Thompson knew how to navigate cloud storage infrastructure, query and obtain necessary credentials, and take advantage of this specific firewall misconfiguration. Even though she wasn’t working for either Amazon or Capital One at the time of the breach, having that knowledge of the system makes her an insider threat. While insider threat behavior can normally be observed and reported in the workplace, Thompson’s indicators were all online or in private chatrooms, and were reported as soon as her behaviors were noticed. It can be very difficult to stop a malicious actor with in-depth knowledge of a system, which is why making sure all configurations and settings are set up correctly is so important.

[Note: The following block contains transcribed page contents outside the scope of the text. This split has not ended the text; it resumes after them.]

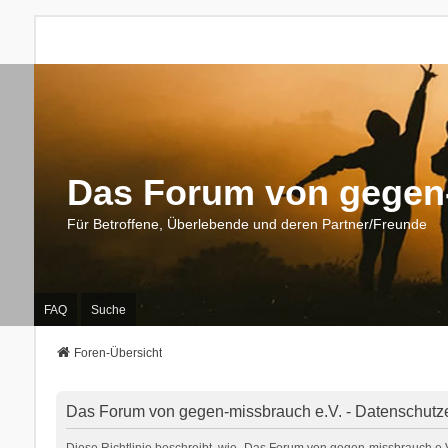
Das Forum von gegen-
Für Betroffene, Überlebende und deren Partner/Freunde
FAQ
Suche
Foren-Übersicht
Das Forum von gegen-missbrauch e.V. - Datenschutz
Diese Richtlinie beschreibt, wie „Das Forum von gegen-missbrauch e.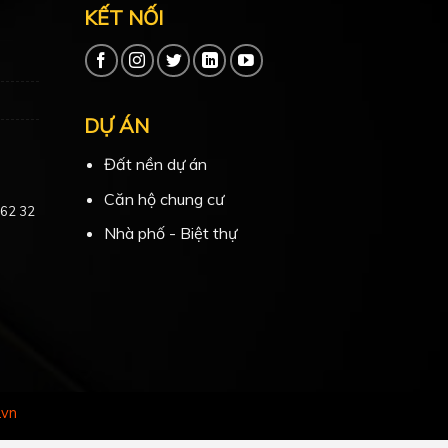
KẾT NỐI
DỰ ÁN
Đất nền dự án
Căn hộ chung cư
 62 32
Nhà phố - Biệt thự
.vn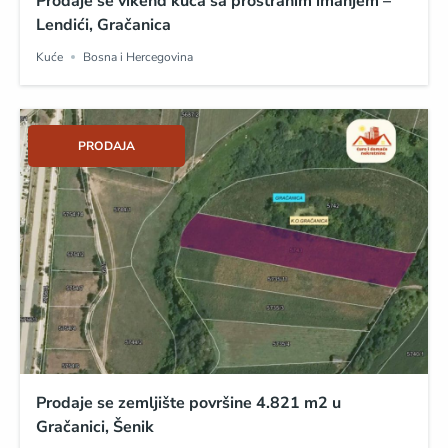
Prodaje se vikend kuća sa prostranim imanjem –
Lendići, Gračanica
Kuće
Bosna i Hercegovina
PRODAJA
Prodaje se zemljište površine 4.821 m2 u
Gračanici, Šenik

Cloud storage is an increasingly attractive option for businesses as it provides high usability and accessibility without the need for a typical corporate data center. When cloud storage is formatted correctly, it also provides regulatory compliance and helps disaster recovery efforts. As more organizations rely on cloud services for data storage, it is important for customers to understand that cloud service providers use a shared responsibility model. Shared responsibility models can vary, but it is possible that the customer can be responsible for network, firewall, and operating system configurations, as well as maintaining their own development platforms.
The Capital One hack was not the fault of the cloud provider, but rather Capital One’s firewall misconfiguration. Other cloud-based hacks, like when Tesla’s Amazon Web Services were compromised in 2018, and the Aadhaar India National ID Database breach that exposed the identity of more than a billion Indian citizens, stemmed from exposed endpoints. Too often, organizations offload cybersecurity requirements onto cloud providers and ignore any security practices they are responsible for maintaining.
Cybersecurity compliance should not be treated like a checklist; by thinking of regulations and requirements as an afterthought, many potential attack vectors can be overlooked. Organizations need to understand what their responsibility is for maintaining security, even when the service is being provided by a third-party. When cybersecurity becomes a focus before a project starts, misconfigurations and mistakes happen less frequently and are caught earlier.
If you were affected by the Capital One data breach, you will receive an email from Capital One where they will offer two years of free credit monitoring and identity protection through TransUnion. You won’t need to reply or click on any embedded links in the email, so make sure you don’t fall for phishing emails requesting personal data to verify or sign you up for the credit monitoring service. You can also monitor your account activity for unusual or suspicious activity. Remember – stay vigilant.